[How to complete this task] The result should be an exact copy of every record, with no pictures kept.

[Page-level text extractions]
● ● ●

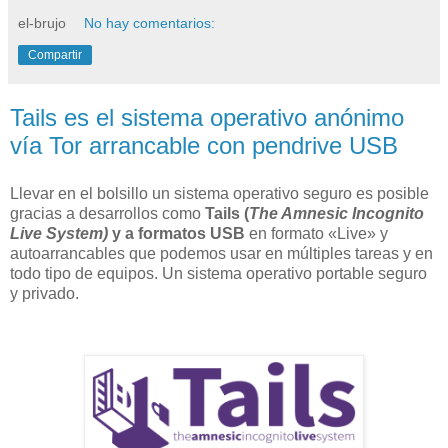
el-brujo
No hay comentarios:
Compartir
Tails es el sistema operativo anónimo
vía Tor arrancable con pendrive USB
Llevar en el bolsillo un sistema operativo seguro es posible
gracias a desarrollos como
Tails (
The Amnesic Incognito
Live System)
y a formatos USB
en formato «Live» y
autoarrancables que podemos usar en múltiples tareas y en
todo tipo de equipos. Un sistema operativo portable seguro
y privado.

● ● ●

[Answer box]
el-brujo
No hay comentarios:
Compartir
Tails es el sistema operativo anónimo
vía Tor arrancable con pendrive USB
Llevar en el bolsillo un sistema operativo seguro es posible
gracias a desarrollos como
Tails (
The Amnesic Incognito
Live System)
y a formatos USB
en formato «Live» y
autoarrancables que podemos usar en múltiples tareas y en
todo tipo de equipos. Un sistema operativo portable seguro
y privado.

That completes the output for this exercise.